The line has halted, and it’s not going to rise anytime soon.
The all-time highs of cryptocurrencies in 2021 now seem like a fading memory, and significant digital assets have lost value following the 2022 crypto crash, which ended their legendary bull run.
So, why is crypto falling? First, it’s crucial to remember that crypto assets are not the only ones in this most recent cycle. Additionally, there has been a downtrend in the stock market.
However, crypto has been impacted particularly hard since investors have been moving away from riskier assets. Additionally, institutions and other major participants in the space that made investments close to the market’s peak are under pressure due to the decrease in cryptocurrency prices.

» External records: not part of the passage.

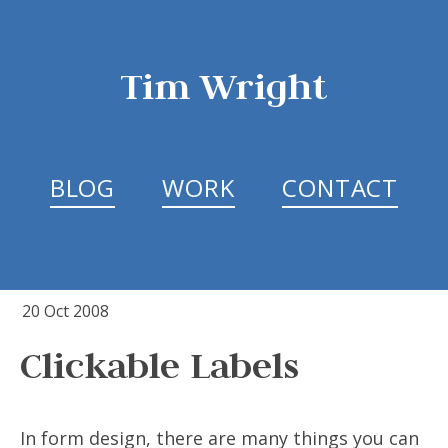
Tim Wright
BLOG
WORK
CONTACT
20 Oct 2008
Clickable Labels
In form design, there are many things you can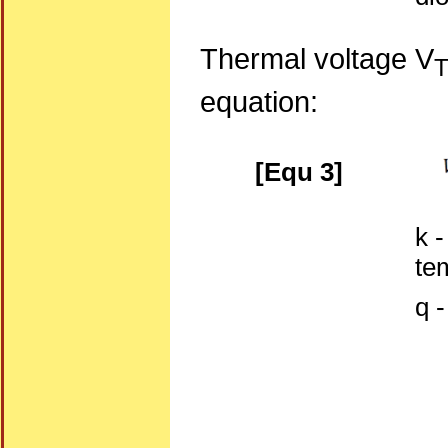
Thermal voltage V
equation:
[Equ 3]
k 
te
q 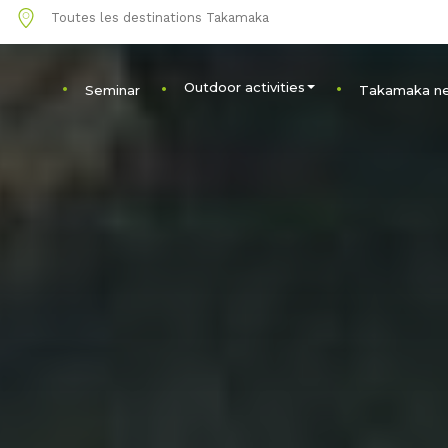
1
Toutes les destinations Takamaka
Outdoor activities
Seminar
Takamaka n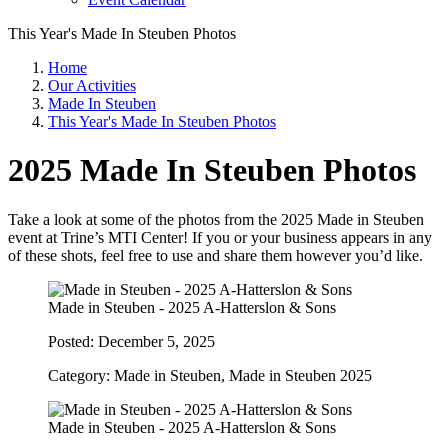
This Year's Made In Steuben Photos
Home
Our Activities
Made In Steuben
This Year's Made In Steuben Photos
2025 Made In Steuben Photos
Take a look at some of the photos from the 2025 Made in Steuben
event at Trine’s MTI Center! If you or your business appears in any
of these shots, feel free to use and share them however you’d like.
Made in Steuben - 2025 A-Hatterslon & Sons
Posted: December 5, 2025
Category: Made in Steuben, Made in Steuben 2025
Made in Steuben - 2025 A-Hatterslon & Sons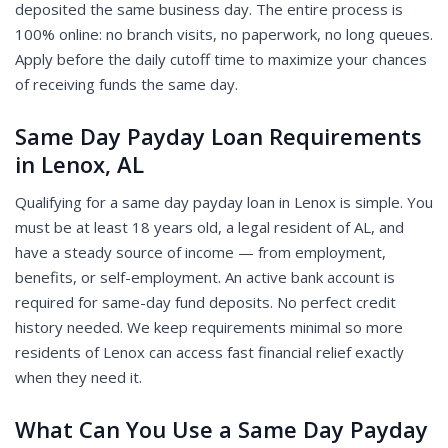
deposited the same business day. The entire process is
100% online: no branch visits, no paperwork, no long queues.
Apply before the daily cutoff time to maximize your chances
of receiving funds the same day.
Same Day Payday Loan Requirements
in Lenox, AL
Qualifying for a same day payday loan in Lenox is simple. You
must be at least 18 years old, a legal resident of AL, and
have a steady source of income — from employment,
benefits, or self-employment. An active bank account is
required for same-day fund deposits. No perfect credit
history needed. We keep requirements minimal so more
residents of Lenox can access fast financial relief exactly
when they need it.
What Can You Use a Same Day Payday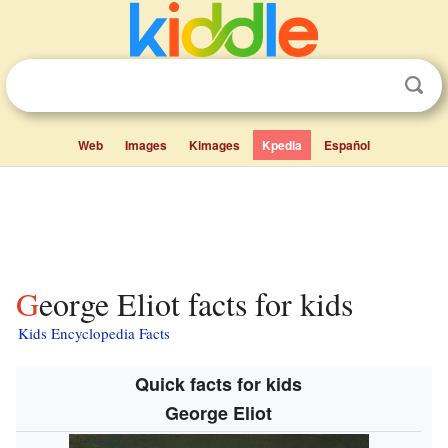
Web
Images
Kimages
Kpedia
Español
George Eliot facts for kids
Kids Encyclopedia Facts
Quick facts for kids
George Eliot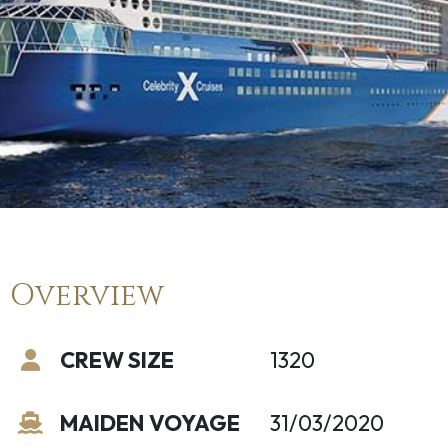
Overview
CREW SIZE
1320
MAIDEN VOYAGE
31/03/2020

Investing in crypto has never been for the fearful. Digital assets are highly volatileand such fluctuations have already occurred in the past.
FUD, or fear, uncertainty, and doubt, is a term used by people to represent the negative sentiment that has been spread in the crypto community. Although these emotions might aid in spotting warning signs, it’s crucial to maintain composure and consider how short-term instability can impact your long-term objectives.
What then happens when digital currencies like Bitcoin crash? First, let’s understand how investors can respond to a downturn in the crypto market.
1. Maintain a long-term perspective.
Investments in cryptocurrencies are highly volatile. On the chart for 2021, you can already observe several large price drops. However, cryptocurrency values have risen after each fall and continue to climb high.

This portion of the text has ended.